» ASSIGNMENT: When the line containing "One Day em Kigali, no Ruanda, (…)" appears in the entries below, begin printing there and stop after the line containing "LES ARTICLES"; print each of those lines exactly and no other line.

» RECORDED DATA:
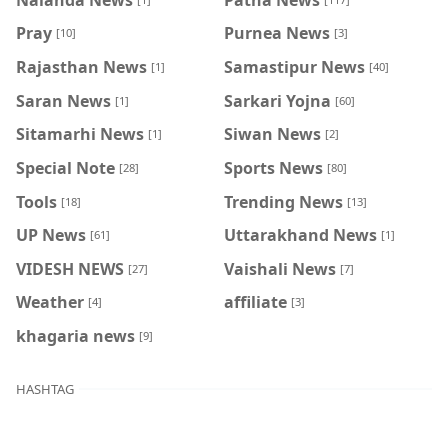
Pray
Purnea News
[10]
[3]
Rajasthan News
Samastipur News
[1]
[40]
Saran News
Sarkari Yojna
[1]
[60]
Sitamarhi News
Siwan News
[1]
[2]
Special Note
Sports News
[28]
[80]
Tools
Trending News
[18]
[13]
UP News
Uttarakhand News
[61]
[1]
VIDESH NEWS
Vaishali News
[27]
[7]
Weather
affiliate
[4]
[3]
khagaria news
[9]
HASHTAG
...
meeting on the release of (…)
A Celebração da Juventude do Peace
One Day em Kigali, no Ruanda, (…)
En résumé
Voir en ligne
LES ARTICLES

» SOLUTION FOR THIS TASK:
One Day em Kigali, no Ruanda, (…)
En résumé
Voir en ligne
LES ARTICLES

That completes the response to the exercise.